With LTC, more options are given to the person needing care as to when and where they can receive that care—including in-home treatment from nurses. When purchasing LTC, there are parts of the policy that must be considered. All LTC polices have an elimination period. This is the amount of time that must pass before you begin receiving benefits. For most LTC polices, the elimination period can be as short as 30 days, or as long as 1 year. In addition, all LTC polices have a benefit period and a benefit amount. The benefit period is the length of time for which you will receive benefits from your policy. Many polices have a benefit period that is around 5 years. The benefit amount is the amount of money you will receive for each day that you need specialized care. For most polices, the benefit amount ranges from $75 per day to $150 per day.

Finally, most LTC polices have an inflation protection rider. This rider increases the daily benefit every year based on the cost of living. This protects the insured from the rising cost of medical expenses during the course of their policy. Companies that sell long-term care insurance include MetLife, John Hancock, and Prudential.

Disability Insurance

Disability insurance is designed to replace some of the income of an individual in the event that they become disabled. While disability insurance is designed to financially protect individuals when they can not work due to disability, it is not designed to be a complete income replacement. Disability insurance typically replaces around 50% of a person’s income depending on the type of policy purchased. The benefits that can be received from these policies are based on the past income of the person being insured. The insurance company usually looks at the past two years of tax returns to determine the policy owner’s annual income. In addition, insurability is based on the type of occupation performed by the policy owner.

If the person buying the insurance performs more than one job, the insurance company is going to look at the most hazardous of these occupations to determine the risk of the individual.
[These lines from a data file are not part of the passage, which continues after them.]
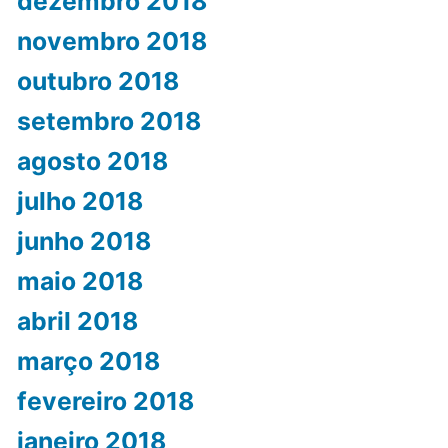
dezembro 2018
novembro 2018
outubro 2018
setembro 2018
agosto 2018
julho 2018
junho 2018
maio 2018
abril 2018
março 2018
fevereiro 2018
janeiro 2018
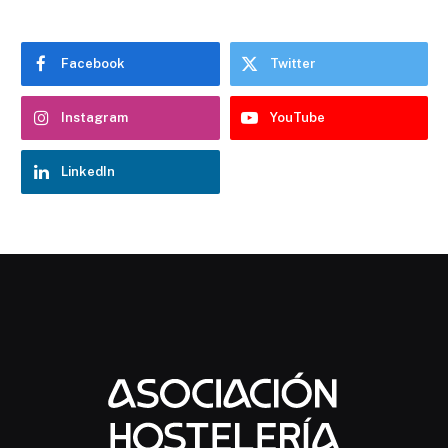
Facebook
Twitter
Instagram
YouTube
LinkedIn
Chatbot Hostelería Navarra
En línea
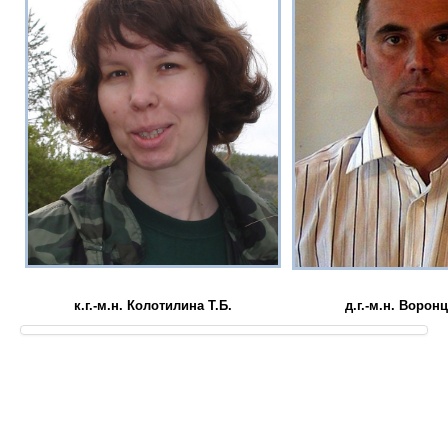
к.г.-м.н. Колотилина Т.Б.
д.г.-м.н. Ворон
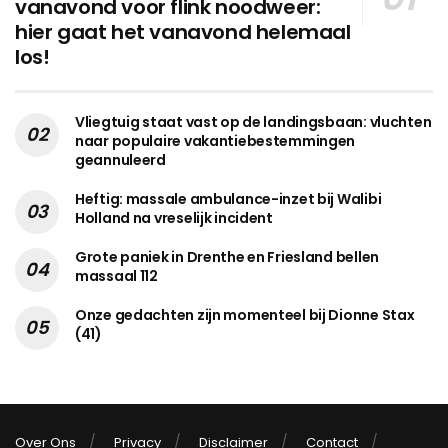
vanavond voor flink noodweer:
hier gaat het vanavond helemaal
los!
Vliegtuig staat vast op de landingsbaan: vluchten
naar populaire vakantiebestemmingen
geannuleerd
Heftig: massale ambulance-inzet bij Walibi
Holland na vreselijk incident
Grote paniek in Drenthe en Friesland bellen
massaal 112
Onze gedachten zijn momenteel bij Dionne Stax
(41)
Over Ons
Privacy
Disclaimer
Contact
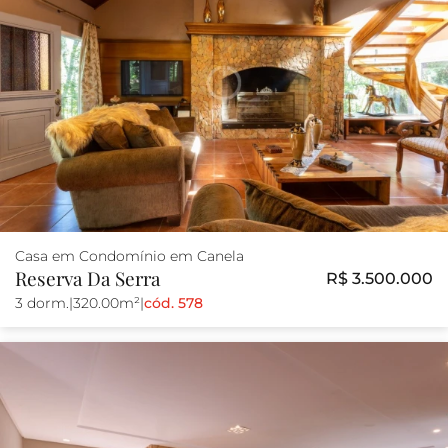
Casa em Condomínio em Canela
Reserva Da Serra
R$ 3.500.000
3 dorm.
|
320.00m²
|
cód. 578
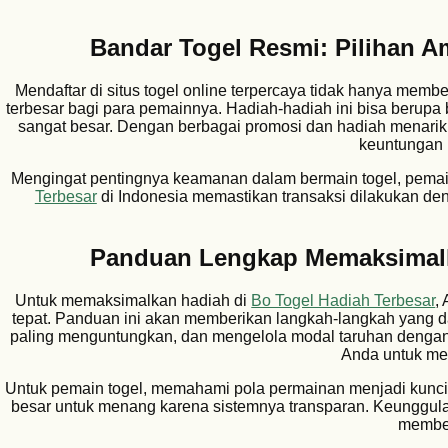
Bandar Togel Resmi: Pilihan 
Mendaftar di situs togel online terpercaya tidak hanya memb
terbesar bagi para pemainnya. Hadiah-hadiah ini bisa berupa 
sangat besar. Dengan berbagai promosi dan hadiah menarik
keuntungan l
Mengingat pentingnya keamanan dalam bermain togel, pemai
Terbesar
di Indonesia memastikan transaksi dilakukan d
Panduan Lengkap Memaksimalka
Untuk memaksimalkan hadiah di
Bo Togel Hadiah Terbesar
,
tepat. Panduan ini akan memberikan langkah-langkah yang d
paling menguntungkan, dan mengelola modal taruhan dengan
Anda untuk me
Untuk pemain togel, memahami pola permainan menjadi kunc
besar untuk menang karena sistemnya transparan. Keunggula
member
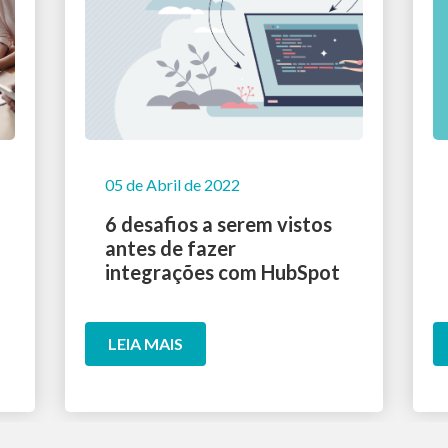
05 de Abril de 2022
6 desafios a serem vistos
antes de fazer
integrações com HubSpot
LEIA MAIS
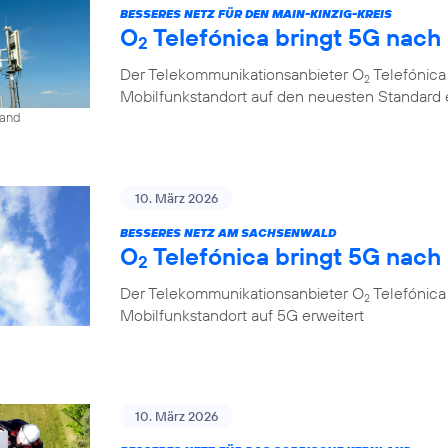
BESSERES NETZ FÜR DEN MAIN-KINZIG-KREIS
O
Telefónica bringt 5G nac
2
Der Telekommunikationsanbieter O
Telefónica
2
Mobilfunkstandort auf den neuesten Standard 
land
10. März 2026
BESSERES NETZ AM SACHSENWALD
O
Telefónica bringt 5G nac
2
Der Telekommunikationsanbieter O
Telefónica
2
Mobilfunkstandort auf 5G erweitert
10. März 2026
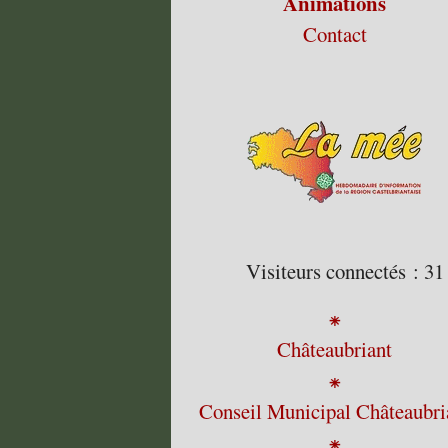
Animations
Contact
Visiteurs connectés :
31
⁕
Châteaubriant
⁕
Conseil Municipal Châteaubri
⁕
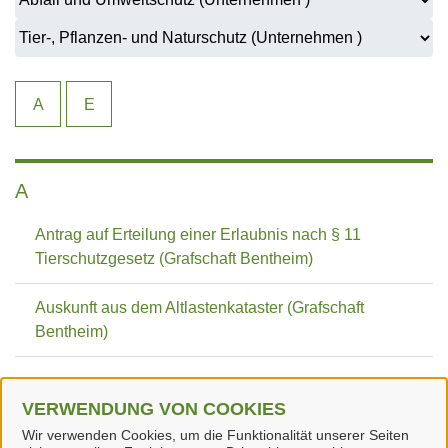
A
E
A
Antrag auf Erteilung einer Erlaubnis nach § 11
Tierschutzgesetz (Grafschaft Bentheim)
Auskunft aus dem Altlastenkataster (Grafschaft
Bentheim)
E
VERWENDUNG VON COOKIES
Wir verwenden Cookies, um die Funktionalität unserer Seiten
Erdaufschluss Anzeige für Brunnen (WHG § 49)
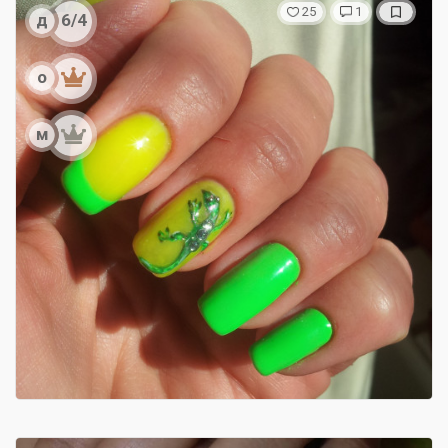
25
1
д
6/4
о
м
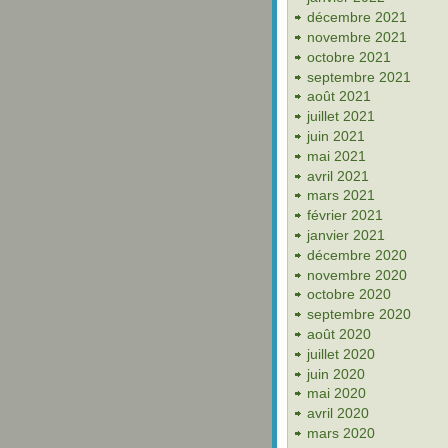
décembre 2021
novembre 2021
octobre 2021
septembre 2021
août 2021
juillet 2021
juin 2021
mai 2021
avril 2021
mars 2021
février 2021
janvier 2021
décembre 2020
novembre 2020
octobre 2020
septembre 2020
août 2020
juillet 2020
juin 2020
mai 2020
avril 2020
mars 2020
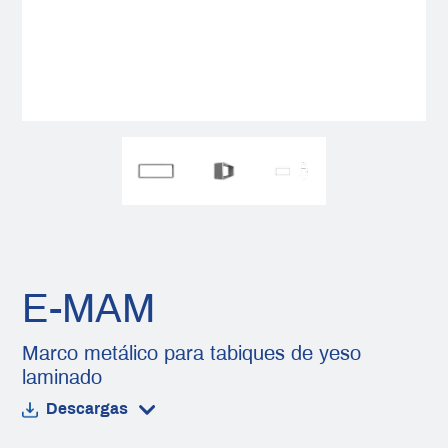
E-MAM
Marco metálico para tabiques de yeso
laminado
Descargas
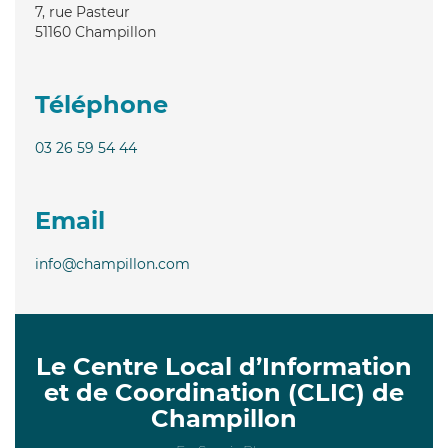
7, rue Pasteur
51160
Champillon
Téléphone
03 26 59 54 44
Email
info@champillon.com
Le Centre Local d’Information
et de Coordination (CLIC) de
Champillon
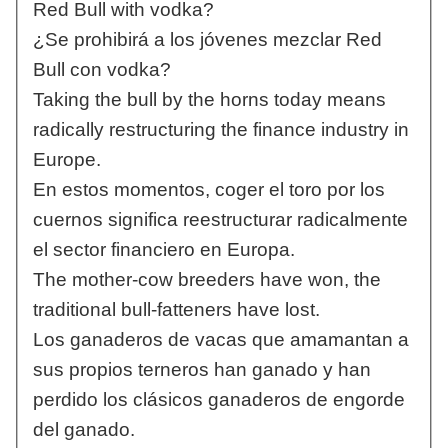
Red Bull with vodka?
¿Se prohibirá a los jóvenes mezclar Red
Bull con vodka?
Taking the bull by the horns today means
radically restructuring the finance industry in
Europe.
En estos momentos, coger el toro por los
cuernos significa reestructurar radicalmente
el sector financiero en Europa.
The mother-cow breeders have won, the
traditional bull-fatteners have lost.
Los ganaderos de vacas que amamantan a
sus propios terneros han ganado y han
perdido los clásicos ganaderos de engorde
del ganado.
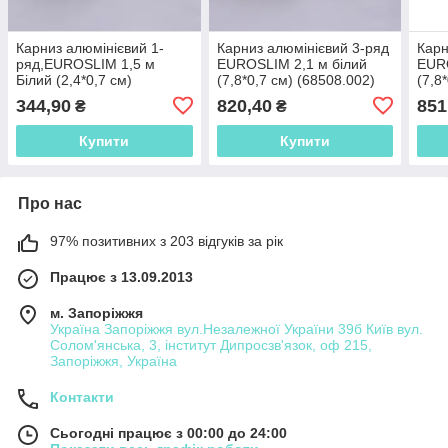
Карниз алюмінієвий 1-
Карниз алюмінієвий 3-ряд
Карн
ряд,EUROSLIM 1,5 м
EUROSLIM 2,1 м білий
EURO
Білий (2,4*0,7 см)
(7,8*0,7 см) (68508.002)
(7,8
(68500.001)
344,90
820,40
851
₴
₴
Купити
Купити
Про нас
97% позитивних з 203 відгуків за рік
Працює з 13.09.2013
м. Запоріжжя
Україна Запоріжжя вул.Незалежної України 39б Київ вул.
Солом'янська, 3, інститут Дипросзв'язок, оф 215,
Запоріжжя, Україна
Контакти
Сьогодні працює з 00:00 до 24:00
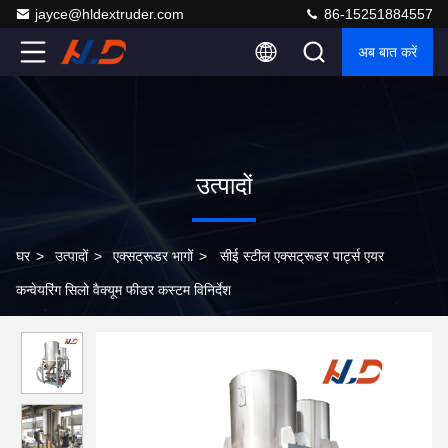
jayce@hldextruder.com
86-15251884557
अब बात करें
उत्पादों
घर
>
उत्पादों
>
एक्सट्रूडर भागों
>
सीई स्टील एक्सट्रूडर पार्ट्स एयर
कन्वेयरिंग सिलो वैक्यूम फीडर कस्टम विनिर्देश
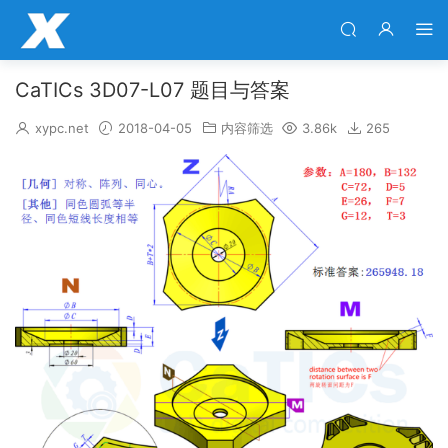
CaTICs 3D07-L07 题目与答案
xypc.net
2018-04-05
内容筛选
3.86k
265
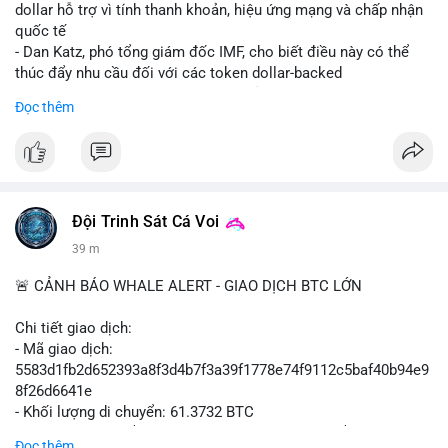
cực do sợ hãi, nhưng xu hướng coin nhỏ và tin tức AI/NVIDA
dollar hỗ trợ vì tính thanh khoản, hiệu ứng mạng và chấp nhận
có thể tạo cơ hội mua sớm. Cần theo dõi sự thay đổi trong
quốc tế
chính sách crypto Mỹ.
- Dan Katz, phó tổng giám đốc IMF, cho biết điều này có thể
thúc đẩy nhu cầu đối với các token dollar-backed
📊 Nguồn: Radar Tâm Lý Thị Trường
- Nhận định được đưa ra trong bối cảnh các quốc gia phát
Đọc thêm
triển stablecoin nội địa
$btc $eth
#vlikevn
#titanbot
Đội Trinh Sát Cá Voi
📰 Nguồn: Cointelegraph
39 m
🚨 CẢNH BÁO WHALE ALERT - GIAO DỊCH BTC LỚN
Chi tiết giao dịch:
- Mã giao dịch:
5583d1fb2d652393a8f3d4b7f3a39f1778e74f9112c5baf40b94e9
8f26d6641e
- Khối lượng di chuyển: 61.3732 BTC
- Giá trị ước tính: $3,987,844.81 USD (theo thị giá $64,976.99
Đọc thêm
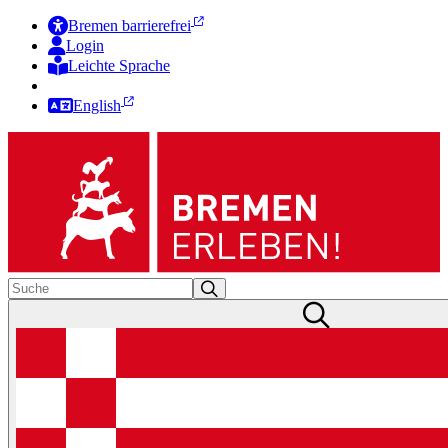
Bremen barrierefrei
Login
Leichte Sprache
Zur Deutschen Gebärdensprache
English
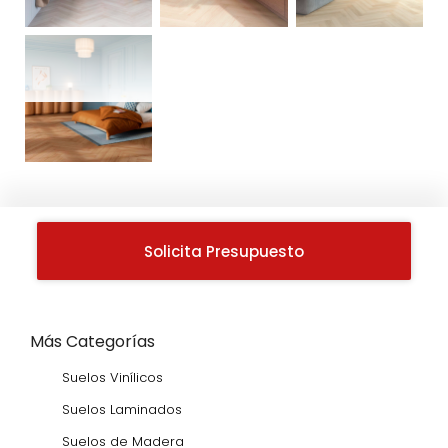
Solicita Presupuesto
Más Categorías
Suelos Vinílicos
Suelos Laminados
Suelos de Madera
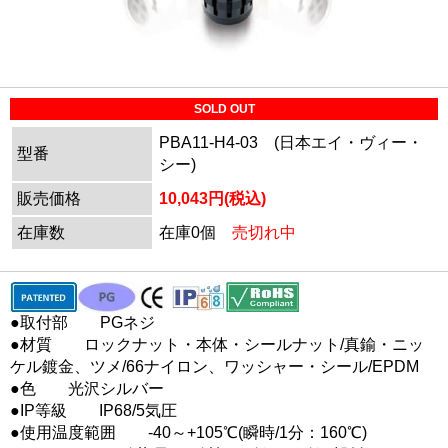
SOLD OUT
PBA11-H4-03 (日本エイ・ヴィー・
型番
シー)
販売価格
10,043円(税込)
在庫数
在庫0個
売切れ中
●取付部 PGネジ
●材質 ロックナット・本体・シールナット/真鍮・ニッ
ケル鍍金、ツメ/66ナイロン、ワッシャー・シール/EPDM
●色 光沢シルバー
●IP等級 IP68/5気圧
●使用温度範囲 -40～+105℃(瞬時/1分：160℃)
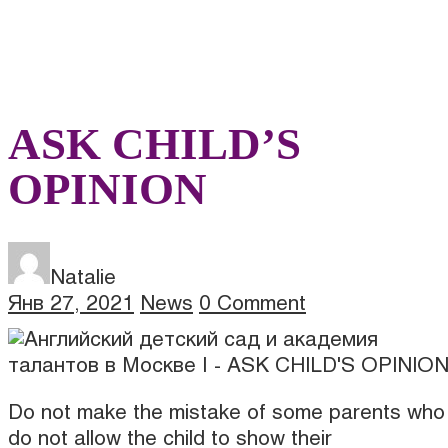
ASK CHILD’S
OPINION
Natalie
Янв 27, 2021
News
0 Comment
Do not make the mistake of some parents who
do not allow the child to show their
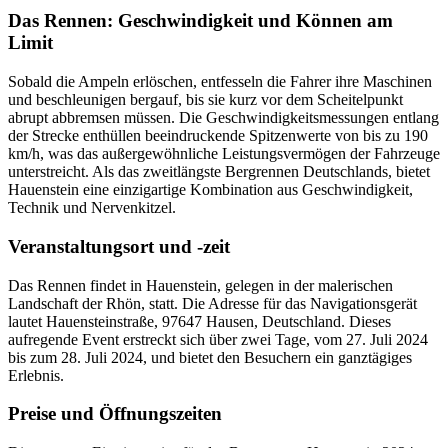
Das Rennen: Geschwindigkeit und Können am
Limit
Sobald die Ampeln erlöschen, entfesseln die Fahrer ihre Maschinen
und beschleunigen bergauf, bis sie kurz vor dem Scheitelpunkt
abrupt abbremsen müssen. Die Geschwindigkeitsmessungen entlang
der Strecke enthüllen beeindruckende Spitzenwerte von bis zu 190
km/h, was das außergewöhnliche Leistungsvermögen der Fahrzeuge
unterstreicht. Als das zweitlängste Bergrennen Deutschlands, bietet
Hauenstein eine einzigartige Kombination aus Geschwindigkeit,
Technik und Nervenkitzel.
Veranstaltungsort und -zeit
Das Rennen findet in Hauenstein, gelegen in der malerischen
Landschaft der Rhön, statt. Die Adresse für das Navigationsgerät
lautet Hauensteinstraße, 97647 Hausen, Deutschland. Dieses
aufregende Event erstreckt sich über zwei Tage, vom 27. Juli 2024
bis zum 28. Juli 2024, und bietet den Besuchern ein ganztägiges
Erlebnis.
Preise und Öffnungszeiten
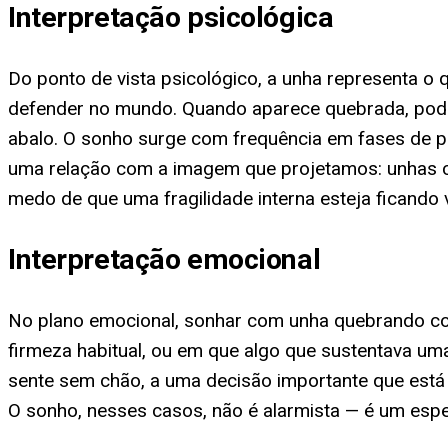
Interpretação psicológica
Do ponto de vista psicológico, a unha representa o
defender no mundo. Quando aparece quebrada, pode
abalo. O sonho surge com frequência em fases de 
uma relação com a imagem que projetamos: unhas c
medo de que uma fragilidade interna esteja ficando v
Interpretação emocional
No plano emocional, sonhar com unha quebrando co
firmeza habitual, ou em que algo que sustentava u
sente sem chão, a uma decisão importante que est
O sonho, nesses casos, não é alarmista — é um espe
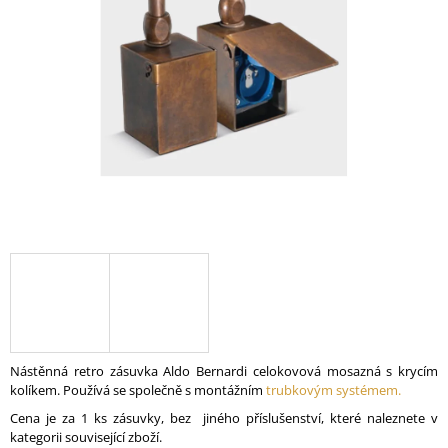
A
J
Í
T
?
HLEDAT
D
O
P
O
Nástěnná retro zásuvka Aldo Bernardi celokovová mosazná s krycím
R
kolíkem. Používá se společně s montážním
trubkovým systémem.
U
Cena je za 1 ks zásuvky, bez jiného příslušenství, které naleznete v
Č
kategorii související zboží.
U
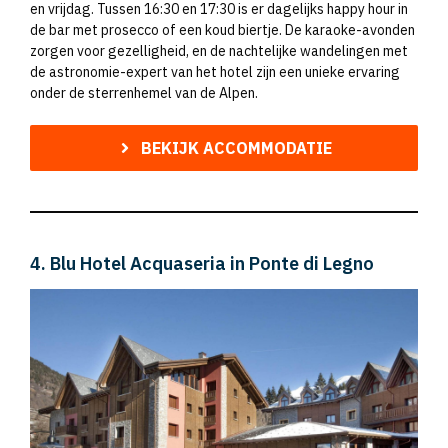
en vrijdag. Tussen 16:30 en 17:30 is er dagelijks happy hour in
de bar met prosecco of een koud biertje. De karaoke-avonden
zorgen voor gezelligheid, en de nachtelijke wandelingen met
de astronomie-expert van het hotel zijn een unieke ervaring
onder de sterrenhemel van de Alpen.
BEKIJK ACCOMMODATIE
4. Blu Hotel Acquaseria in Ponte di Legno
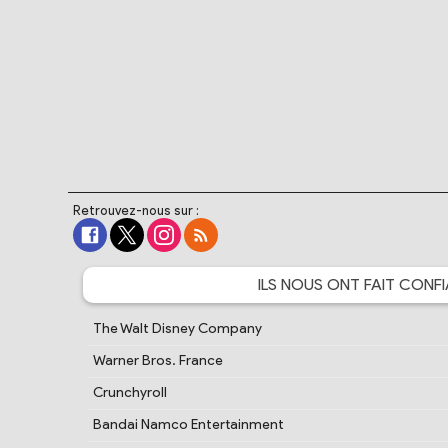
Retrouvez-nous sur :
ILS NOUS ONT FAIT
CONFI
The Walt Disney Company
Warner Bros. France
Crunchyroll
Bandai Namco Entertainment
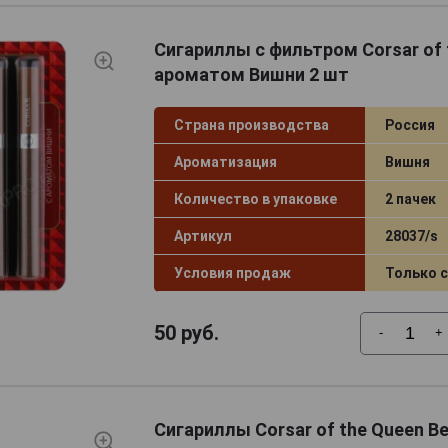
Сигариллы с фильтром Corsar of 
ароматом Вишни 2 шт
Страна производства
Россия
Ароматизация
Вишня
Количество в упаковке
2 пачек
Артикул
28037/s
Условия продаж
Только 
50
руб.
-
+
Сигариллы Corsar of the Queen Be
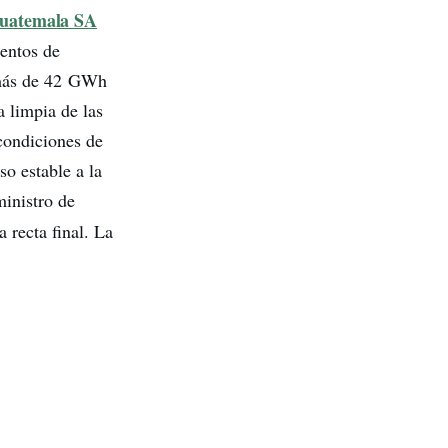
Guatemala SA
mentos de
 más de 42 GWh
a limpia de las
condiciones de
so estable a la
inistro de
 recta final. La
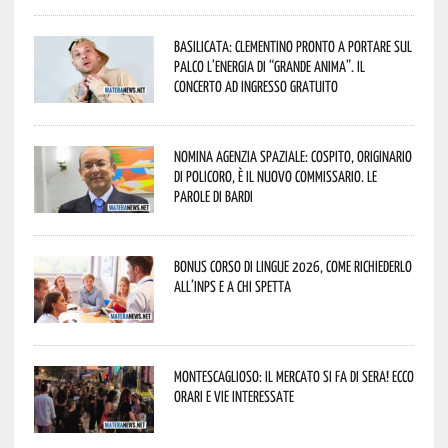
Basilicata: Clementino pronto a portare sul
palco l’energia di “Grande Anima”. Il
concerto ad ingresso gratuito
Nomina Agenzia Spaziale: Cospito, originario
di Policoro, è il nuovo commissario. Le
parole di Bardi
Bonus corso di lingue 2026, come richiederlo
all’INPS e a chi spetta
Montescaglioso: il mercato si fa di sera! Ecco
orari e vie interessate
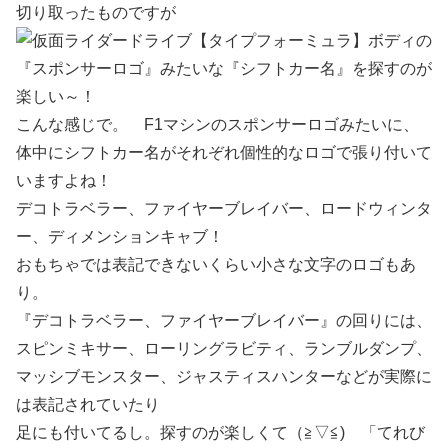
切り取ったものですが
こんな感じで。 F1マシンのスポンサーロゴみたいに、
体中にシフトカー名がそれぞれ個性的なロゴで張り付いて
いますよね！
デコトラベラー、ファイヤーブレイバー、ロードウィンタ
ー、ディメンションキャブ！
おもちゃでは表記できないくらい小さな文字のロゴもあ
り。
『デコトラベラー、ファイヤーブレイバー』の回りには、
スピンミキサー、ローリングラビティ、ランブルダンプ、
マッシブモンスター、ジャスティスハンターなどが実際に
は表記されていたり
足にも付いてるし。探すのが楽しくて（≧▽≦) 「てれび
Disability insurance is typically purchased with some of the same options as long-term care insurance. The policy will have an elimination period, or a period of time that the policy owner must be disabled before benefits will begin. In addition, the policy will have the amount of time during which benefits will be paid—known as the benefit period. For many policies, the benefit period can be as short as two years, or can be until the policy owner reaches age 65.

Most companies that issue disability insurance do so for white collar workers. People who work in executive-type positions are the individuals they seek to cover. For people who work in blue-collar positions, especially police officers, it can be difficult to get disability insurance. Companies that sell disability insurance include Principal Financial Group, Prudential, and Standard insurance companies. For blue collar workers and workers who have higher-risk jobs, it would be good to check Assurity, which is known for writing policies for these occupations.

The Bottom Line

The bottom line on purchasing insurance, regardless of the type, is to find a licensed professional who is knowledgeable about all of these types of life insurance. It is important the person you choose can see what you need based on your situation, rather than simply peddling the same insurance to everyone in order to make a commission. It is also important to understand that you have a responsibility in the buying process. You must be open and honest with the insurance professional you choose. In order to provide the best help to you, he or she must have the complete picture so that the best product or products can be chosen. With a little knowledge in the beginning, and by asking many questions of a licensed professional, you can insure that you have the best protection for your unique situation.